Sometimes I get all obsessive because my mom irritates me. And then sometimes I just want to write her a serious love poem about why she is the awesomest. Those times include today, because I just talked to her an hour about all the crazy books I read growing up in that house and how she really needs new shoes in the right shade of coral and why we as a family are fucking failures at networking and how I am going to buy my dad a big pizza cutter for Father's Day so he can open all the windows in my house that are painted shut since he keeps bragging it is so easy.
In other words my mom is as erratic and exhausting as me.

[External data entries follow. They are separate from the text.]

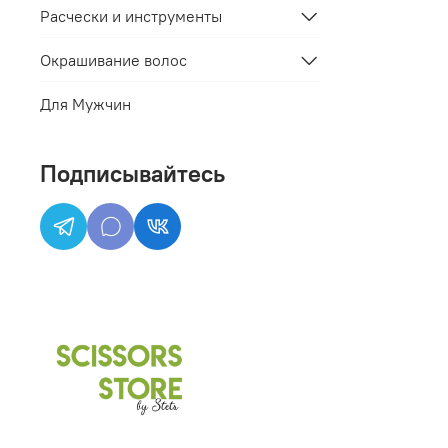
Расчески и инструменты
Окрашивание волос
Для Мужчин
Подписывайтесь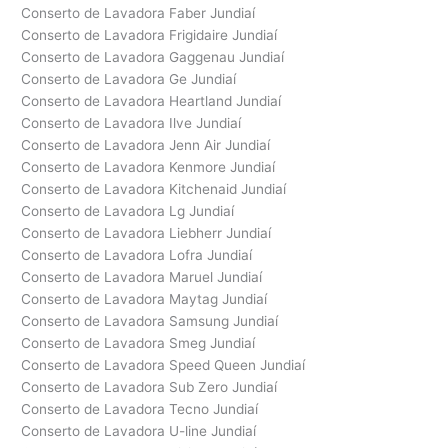
Conserto de Lavadora Faber Jundiaí
Conserto de Lavadora Frigidaire Jundiaí
Conserto de Lavadora Gaggenau Jundiaí
Conserto de Lavadora Ge Jundiaí
Conserto de Lavadora Heartland Jundiaí
Conserto de Lavadora Ilve Jundiaí
Conserto de Lavadora Jenn Air Jundiaí
Conserto de Lavadora Kenmore Jundiaí
Conserto de Lavadora Kitchenaid Jundiaí
Conserto de Lavadora Lg Jundiaí
Conserto de Lavadora Liebherr Jundiaí
Conserto de Lavadora Lofra Jundiaí
Conserto de Lavadora Maruel Jundiaí
Conserto de Lavadora Maytag Jundiaí
Conserto de Lavadora Samsung Jundiaí
Conserto de Lavadora Smeg Jundiaí
Conserto de Lavadora Speed Queen Jundiaí
Conserto de Lavadora Sub Zero Jundiaí
Conserto de Lavadora Tecno Jundiaí
Conserto de Lavadora U-line Jundiaí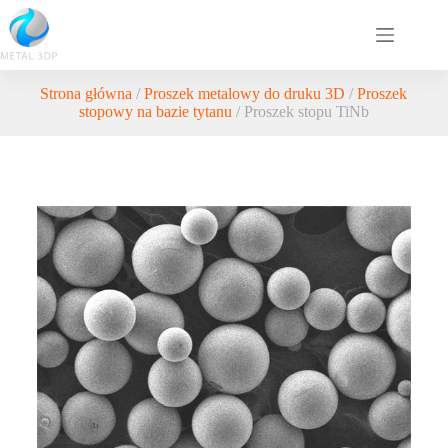
Strona główna
/
Proszek metalowy do druku 3D
/
Proszek
stopowy na bazie tytanu
/ Proszek stopu TiNb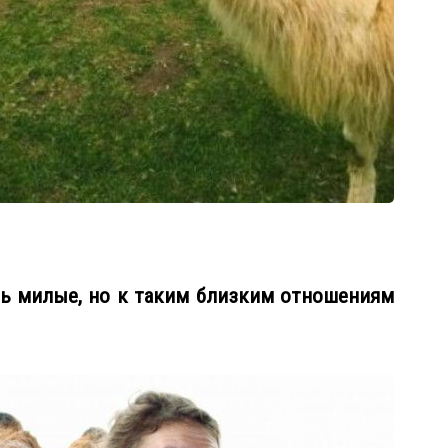
ень милые, но к таким близким отношениям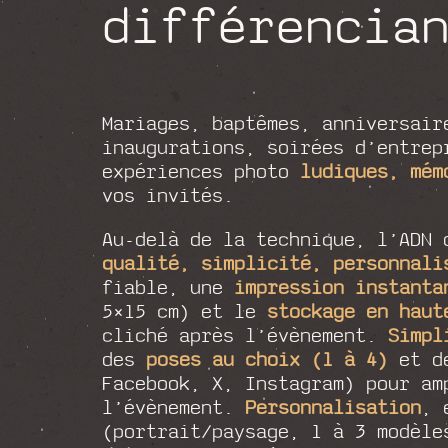
différencia
Mariages, baptêmes, anniversai
inaugurations, soirées d’entrep
expériences photo
ludiques, mém
vos invités.
Au-delà de la technique, l’ADN 
qualité, simplicité, personnali
fiable, une
impression instanta
5×15 cm) et le
stockage en haut
cliché après l’évènement.
Simpl
des
poses au choix (1 à 4)
et d
Facebook, X, Instagram) pour am
l’évènement.
Personnalisation
, 
(portrait/paysage, 1 à 3 modèl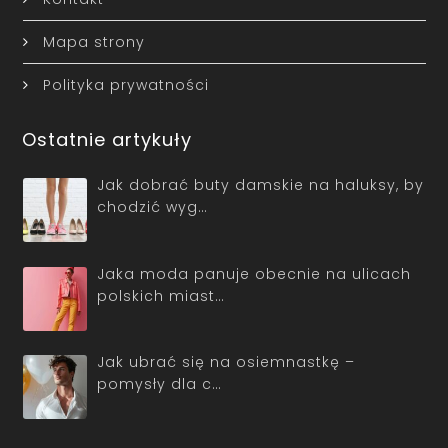
Mapa strony
Polityka prywatności
Ostatnie artykuły
Jak dobrać buty damskie na haluksy, by
chodzić wyg…
Jaka moda panuje obecnie na ulicach
polskich miast…
Jak ubrać się na osiemnastkę –
pomysły dla c…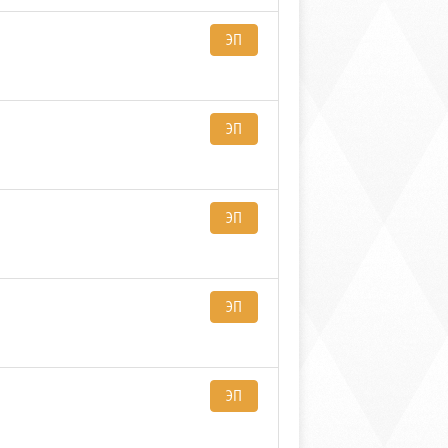
ЭП
ЭП
ЭП
ЭП
ЭП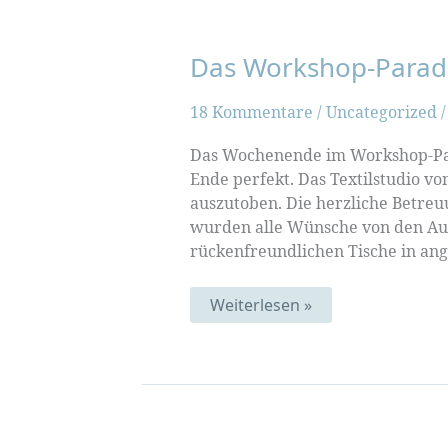
Das Workshop-Parad
18 Kommentare
/
Uncategorized
Das Wochenende im Workshop-Par
Ende perfekt. Das Textilstudio von
auszutoben. Die herzliche Betreu
wurden alle Wünsche von den Aug
rückenfreundlichen Tische in an
Das
Weiterlesen »
Workshop-
Paradies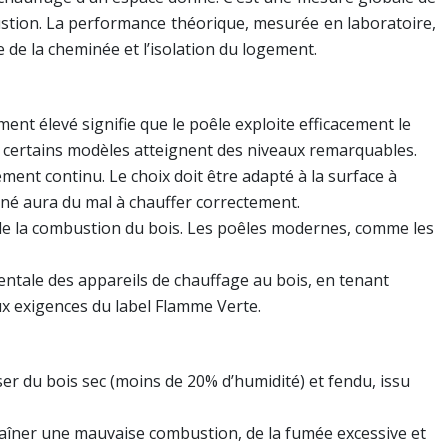
bustion. La performance théorique, mesurée en laboratoire,
e de la cheminée et l’isolation du logement.
ent élevé signifie que le poêle exploite efficacement le
t certains modèles atteignent des niveaux remarquables.
ment continu. Le choix doit être adapté à la surface à
nné aura du mal à chauffer correctement.
 de la combustion du bois. Les poêles modernes, comme les
tale des appareils de chauffage au bois, en tenant
x exigences du label Flamme Verte.
iser du bois sec (moins de 20% d’humidité) et fendu, issu
raîner une mauvaise combustion, de la fumée excessive et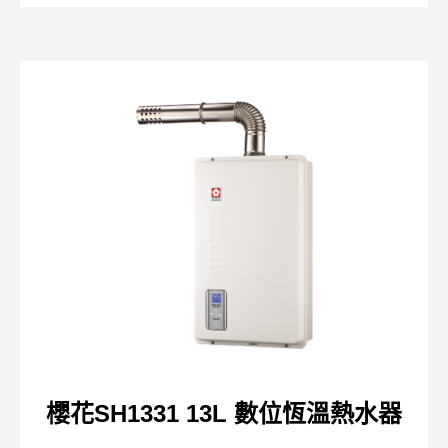
櫻花SH1331 13L 數位恆溫熱水器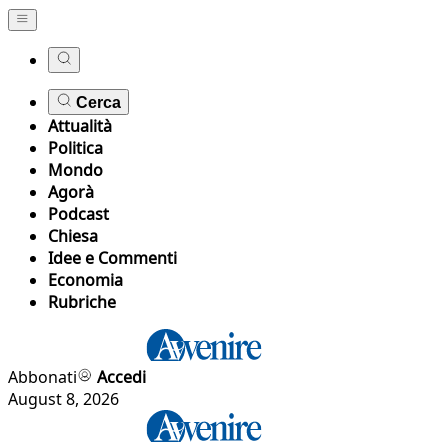
Cerca
Attualità
Politica
Mondo
Agorà
Podcast
Chiesa
Idee e Commenti
Economia
Rubriche
Abbonati
Accedi
August 8, 2026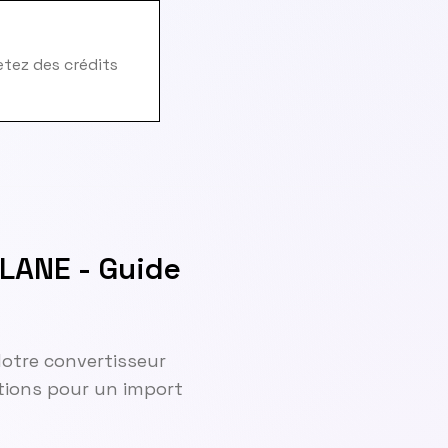
hetez des crédits
LANE - Guide
 Notre convertisseur
ctions pour un import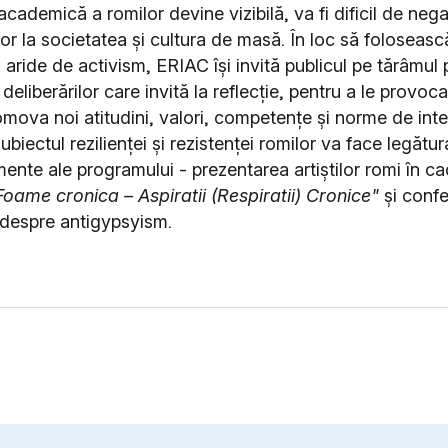
 academică a romilor devine vizibilă, va fi dificil de nega
lor la societatea și cultura de masă. În loc să folosească
i aride de activism, ERIAC își invită publicul pe tărâmul p
l deliberărilor care invită la reflecție, pentru a le provoca
omova noi atitudini, valori, competențe și norme de inte
ubiectul rezilienței și rezistenței romilor va face legătur
ente ale programului - prezentarea artiștilor romi în ca
Foame cronica – Aspiratii (Respiratii) Cronice"
și confe
despre antigypsyism.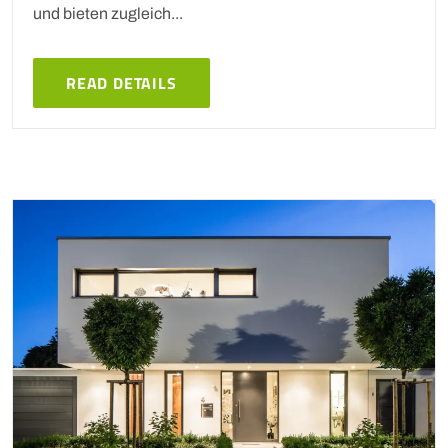
und bieten zugleich...
READ DETAILS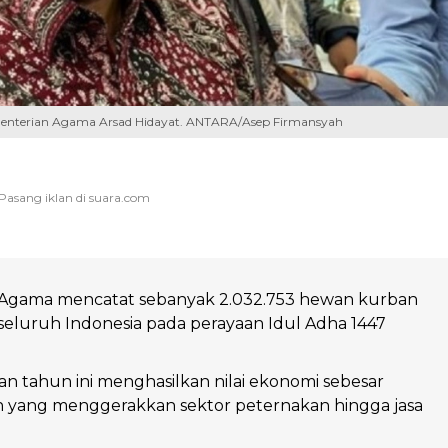
menterian Agama Arsad Hidayat. ANTARA/Asep Firmansyah
Agama mencatat sebanyak 2.032.753 hewan kurban
 seluruh Indonesia pada perayaan Idul Adha 1447
ban tahun ini menghasilkan nilai ekonomi sebesar
un yang menggerakkan sektor peternakan hingga jasa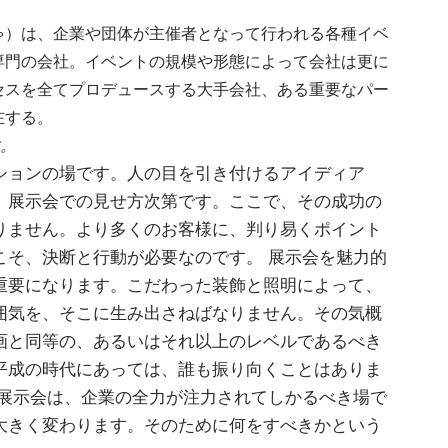
ゃ）は、企業や団体が主催者となって行われる各種イベ
専門の会社。イベントの規模や形態によって会社は更に
セスを全てプロデュースする大手会社、ある重要なパー
在する。
。
ションの場です。人の目を引き付けるアイディア
、展示会での見せ方次第です。ここで、その成功の
りません。より多くのお客様に、判り易くポイント
こそ、決断と行動が必要なのです。 展示会を魅力的
重要になります。こだわった装飾と照明によって、
囲気を、そこに生み出さねばなりません。その気概
画と同等の、あるいはそれ以上のレベルであるべき
平成の時代にあっては、誰も振り向くことはありま
る展示会は、企業の全力が注力されてしかるべき場で
大きく変わります。そのために何をすべきかという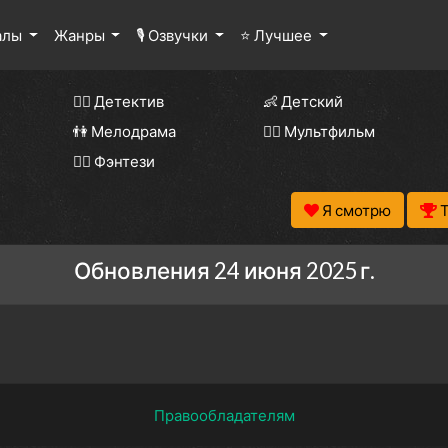
алы
Жанры
🎙 Озвучки
⭐ Лучшее
🕵️‍♂️ Детектив
👶 Детский
👫 Мелодрама
🧚‍♀️ Мультфильм
🧝‍♂️ Фэнтези
Я смотрю
Обновления 24 июня 2025 г.
Правообладателям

We sat here and talked and I ate chips and salsa just like I have been all evening while J cleans the whole house. I mean the kitchen is just fabulous. I don't know what possessed him or how I resisted the urge to pitch in. Actually I do know, I had a real shitter of a day--one where I alternated between wild-eyed optimism and stoned faced certainty about the doom that is about to unfold. And my period is late and I have very weird looking acne on my chin and I really need a haircut (hold on Frank, I feel a hair entry coming!). It just was not my best day and My Role clearly was to watch What Not To Wear and then talk to my mother while eating most of a jar of Pace picante and also a grapefruit.
Just the thing for some one who belongs on the bland diet.
So all my Zen early in the week about how it sucked to our friend and how lucky I am is still sort of true except many of the good things I had allowed myself to believe would happen probably are not going to and I am Sad About That. And possibly Angry. Do you see the capitals? And the situation with our friend is worse even though he probably thinks it is better I know differently. That noise you hear in the background is the whistle of the train that is going to take his ass down in a month or two if we can't pull him off the tracks.
Did I put that in vague enough terms?
So yeah, shitty day, but my mother is frankly delightful. And my husband is trying desperately to put out and well, I will leave it at that.